> _Assigned task_
Output, exactly and in full, only the lines from the one containing "创始人彼得·彼得森自传》彼得•" to the last line of the data. Pictures should not appear.

Dataset entries
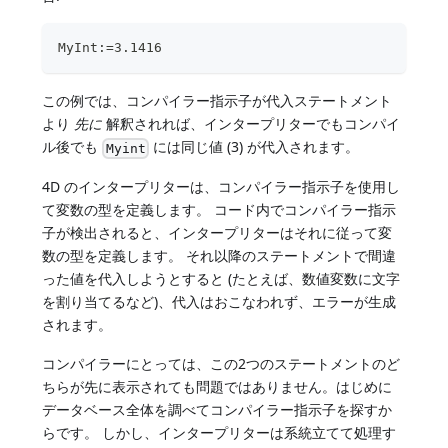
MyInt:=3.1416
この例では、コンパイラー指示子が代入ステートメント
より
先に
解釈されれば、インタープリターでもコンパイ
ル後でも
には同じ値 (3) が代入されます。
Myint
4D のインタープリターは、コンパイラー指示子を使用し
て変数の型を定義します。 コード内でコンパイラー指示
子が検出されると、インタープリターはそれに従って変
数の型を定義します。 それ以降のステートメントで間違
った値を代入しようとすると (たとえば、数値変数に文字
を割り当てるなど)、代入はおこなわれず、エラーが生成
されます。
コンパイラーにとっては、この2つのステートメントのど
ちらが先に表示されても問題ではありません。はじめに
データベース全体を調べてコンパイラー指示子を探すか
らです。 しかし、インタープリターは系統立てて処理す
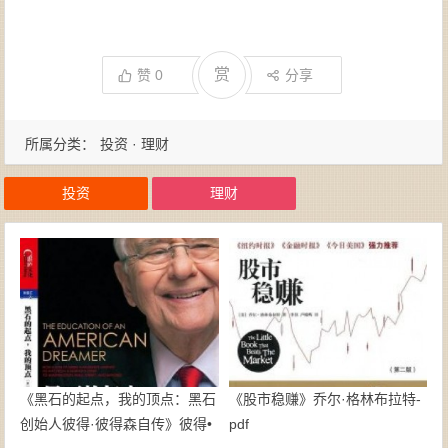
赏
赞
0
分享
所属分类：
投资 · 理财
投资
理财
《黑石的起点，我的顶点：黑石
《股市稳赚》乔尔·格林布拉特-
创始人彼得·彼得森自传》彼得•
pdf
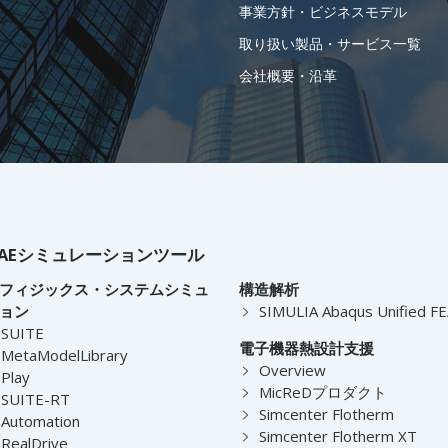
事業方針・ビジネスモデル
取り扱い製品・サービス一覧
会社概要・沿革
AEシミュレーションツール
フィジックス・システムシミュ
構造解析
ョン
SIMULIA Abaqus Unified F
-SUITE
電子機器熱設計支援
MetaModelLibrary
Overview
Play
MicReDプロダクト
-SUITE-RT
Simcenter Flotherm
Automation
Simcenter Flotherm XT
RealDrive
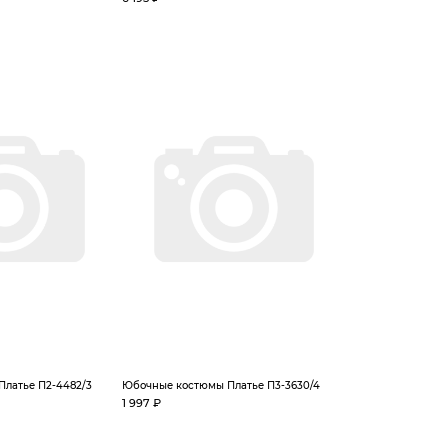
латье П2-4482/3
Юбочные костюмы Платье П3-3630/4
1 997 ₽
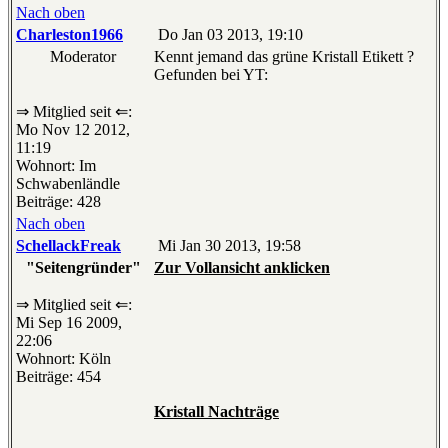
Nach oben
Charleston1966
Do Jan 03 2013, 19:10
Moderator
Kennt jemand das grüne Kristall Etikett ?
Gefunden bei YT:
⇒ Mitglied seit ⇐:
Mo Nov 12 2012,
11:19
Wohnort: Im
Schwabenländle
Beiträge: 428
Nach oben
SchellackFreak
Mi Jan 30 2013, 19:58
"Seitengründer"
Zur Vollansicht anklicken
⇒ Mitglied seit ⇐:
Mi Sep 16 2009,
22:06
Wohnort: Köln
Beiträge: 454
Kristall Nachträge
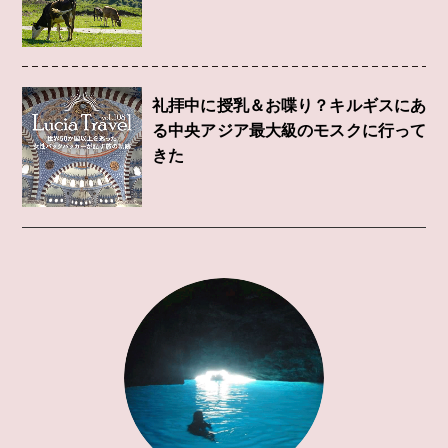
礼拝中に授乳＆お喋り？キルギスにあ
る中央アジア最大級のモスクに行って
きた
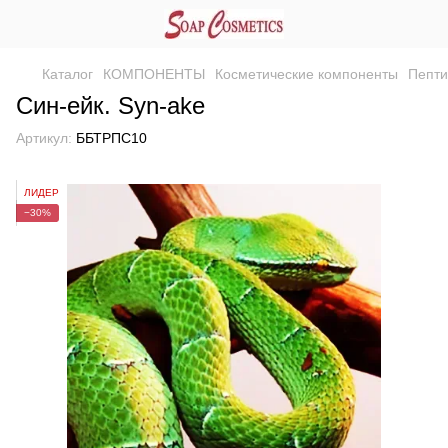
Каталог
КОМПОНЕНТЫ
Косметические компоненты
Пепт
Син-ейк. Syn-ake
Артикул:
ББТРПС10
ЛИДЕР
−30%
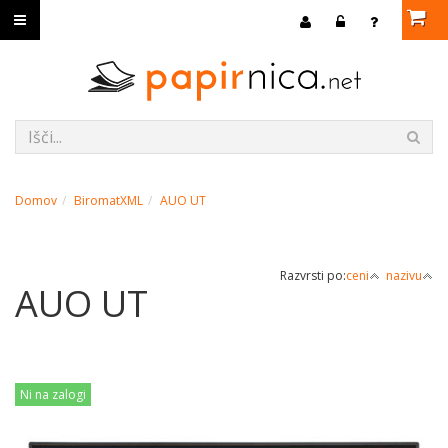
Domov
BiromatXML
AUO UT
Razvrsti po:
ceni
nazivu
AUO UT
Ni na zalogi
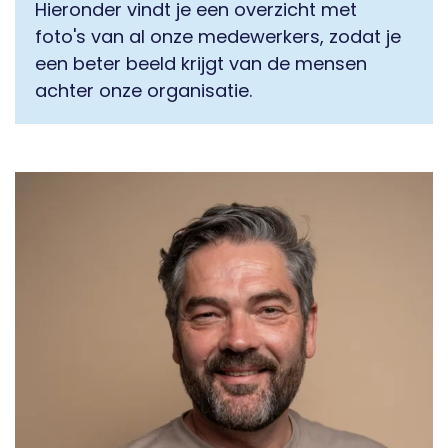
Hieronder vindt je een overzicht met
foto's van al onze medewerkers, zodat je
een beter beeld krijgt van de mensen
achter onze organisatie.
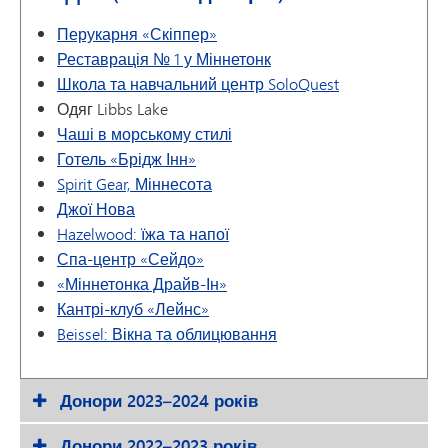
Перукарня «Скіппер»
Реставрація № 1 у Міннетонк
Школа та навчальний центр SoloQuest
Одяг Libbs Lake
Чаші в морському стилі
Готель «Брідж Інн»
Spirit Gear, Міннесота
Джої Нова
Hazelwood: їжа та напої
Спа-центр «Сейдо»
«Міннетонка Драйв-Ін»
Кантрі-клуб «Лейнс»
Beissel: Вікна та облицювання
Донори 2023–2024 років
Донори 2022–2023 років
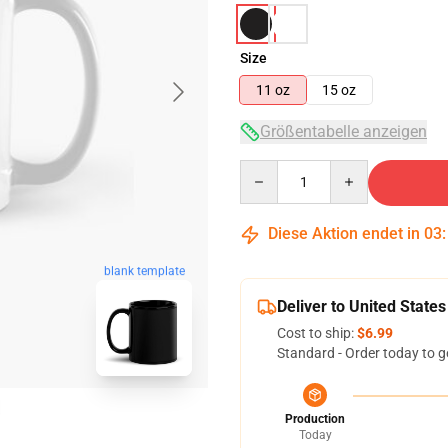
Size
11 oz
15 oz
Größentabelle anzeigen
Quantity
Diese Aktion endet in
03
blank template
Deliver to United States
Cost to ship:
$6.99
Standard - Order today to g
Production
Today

> _Solution_
创始人彼得·彼得森自传》彼得•
pdf
事業方針・ビジネスモデル
取り扱い製品・サービス一覧
会社概要・沿革
AEシミュレーションツール
フィジックス・システムシミュ
構造解析
ョン
SIMULIA Abaqus Unified F
-SUITE
電子機器熱設計支援
MetaModelLibrary
Overview
Play
MicReDプロダクト
-SUITE-RT
Simcenter Flotherm
Automation
Simcenter Flotherm XT
RealDrive
латье П2-4482/3
Юбочные костюмы Платье П3-3630/4
1 997 ₽
Nach oben
Charleston1966
Do Jan 03 2013, 19:10
Moderator
Kennt jemand das grüne Kristall Etikett ?
Gefunden bei YT:
⇒ Mitglied seit ⇐:
Mo Nov 12 2012,
11:19
Wohnort: Im
Schwabenländle
Beiträge: 428
Nach oben
SchellackFreak
Mi Jan 30 2013, 19:58
"Seitengründer"
Zur Vollansicht anklicken
⇒ Mitglied seit ⇐:
Mi Sep 16 2009,
22:06
Wohnort: Köln
Beiträge: 454
Kristall Nachträge
礼拝中に授乳＆お喋り？キルギスにあ
る中央アジア最大級のモスクに行って
きた
Каталог
КОМПОНЕНТЫ
Косметические компоненты
Пепт
Син-ейк. Syn-ake
Артикул:
ББТРПС10
ЛИДЕР
−30%
Domov
BiromatXML
AUO UT
Razvrsti po:
ceni
nazivu
AUO UT
Ni na zalogi
Hieronder vindt je een overzicht met
foto's van al onze medewerkers, zodat je
een beter beeld krijgt van de mensen
achter onze organisatie.
Перукарня «Скіппер»
Реставрація № 1 у Міннетонк
Школа та навчальний центр SoloQuest
Одяг Libbs Lake
Чаші в морському стилі
Готель «Брідж Інн»
Spirit Gear, Міннесота
Джої Нова
Hazelwood: їжа та напої
Спа-центр «Сейдо»
«Міннетонка Драйв-Ін»
Кантрі-клуб «Лейнс»
Beissel: Вікна та облицювання
Донори 2023–2024 років
Донори 2022–2023 років
Size
11 oz
15 oz
Größentabelle anzeigen
Quantity
Diese Aktion endet in
03
blank template
Deliver to United States
Cost to ship:
$6.99
Standard - Order today to g
Production
Today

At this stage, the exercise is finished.